How does a QPRT work?
If you would like to set up a QPRT, first, you, as the trust grantor, need to set a specific amount of time you want the QPRT to last. This period is also known as the retained income period. Then, you will designate the beneficiaries, which are the people who will receive the property once the trust is expired. These are usually your children or spouse.
You will then transfer a principal residence, a vacation home or secondary residence, or a fractional interest in either. By doing so, you are making your home a “gift” for your beneficiaries to receive. Anything you decide to include will be placed in the trust at its current fair market value, and only a portion of that value is taxed. Note that if the value of your home is over $11.7 million—which is the lifetime gift tax exemption limit in 2021—your property will be subject to gift taxes.

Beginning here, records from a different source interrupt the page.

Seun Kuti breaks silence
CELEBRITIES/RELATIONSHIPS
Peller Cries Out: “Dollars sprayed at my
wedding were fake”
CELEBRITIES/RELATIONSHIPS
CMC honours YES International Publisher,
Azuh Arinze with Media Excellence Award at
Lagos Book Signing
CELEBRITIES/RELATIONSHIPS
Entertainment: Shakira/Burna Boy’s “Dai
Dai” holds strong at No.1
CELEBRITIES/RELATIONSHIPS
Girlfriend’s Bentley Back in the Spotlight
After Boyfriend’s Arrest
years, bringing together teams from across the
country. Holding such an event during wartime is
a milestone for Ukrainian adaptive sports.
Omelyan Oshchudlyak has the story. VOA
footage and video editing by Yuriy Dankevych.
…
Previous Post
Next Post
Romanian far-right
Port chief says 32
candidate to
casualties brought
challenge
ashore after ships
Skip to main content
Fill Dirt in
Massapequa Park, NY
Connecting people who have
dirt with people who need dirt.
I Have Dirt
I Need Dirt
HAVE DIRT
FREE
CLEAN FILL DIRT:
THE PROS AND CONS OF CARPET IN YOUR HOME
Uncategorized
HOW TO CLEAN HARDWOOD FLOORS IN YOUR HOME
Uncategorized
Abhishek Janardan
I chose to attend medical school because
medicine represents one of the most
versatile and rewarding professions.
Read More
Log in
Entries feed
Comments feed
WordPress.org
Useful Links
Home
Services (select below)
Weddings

During the term of the QPRT, you will be able to use your estate the same way you did before you established the trust. You will not have to pay rent to live in the property, but you will still have to pay recurring expenses such as real estate taxes.
At the end of the term, the property will be passed to your beneficiaries. When this occurs, you will have to lease the residence back from the beneficiaries at fair market rent in order to keep living in your home. You cannot buy the house back, because legislation enacted in 1997 prohibits you from doing so.
If you die before the term ends, however, the property will be included in your estate and become subject to estate taxes. But this does not mean that you should make the trust last for a very short time, as longer-term trusts benefit from smaller remainder interest given to the beneficiaries. A remainder interest is essentially the interest that is left after another interest in the property ends, and a smaller remainder interest essentially means a smaller gift tax.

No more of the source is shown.